[[ RECORDS SUPPLIED, beginning ]]

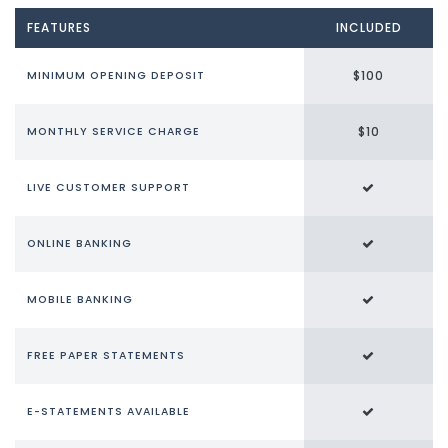
FEATURES
INCLUDED
$100
MINIMUM OPENING DEPOSIT
$10
MONTHLY SERVICE CHARGE
LIVE CUSTOMER SUPPORT
ONLINE BANKING
MOBILE BANKING
FREE PAPER STATEMENTS
E-STATEMENTS AVAILABLE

[[ RECORDS SUPPLIED, end ]]

Check the listing above for lines containing the string "STATEMENTS", and copy each one.

EXERCISE ANSWER =>
FREE PAPER STATEMENTS
E-STATEMENTS AVAILABLE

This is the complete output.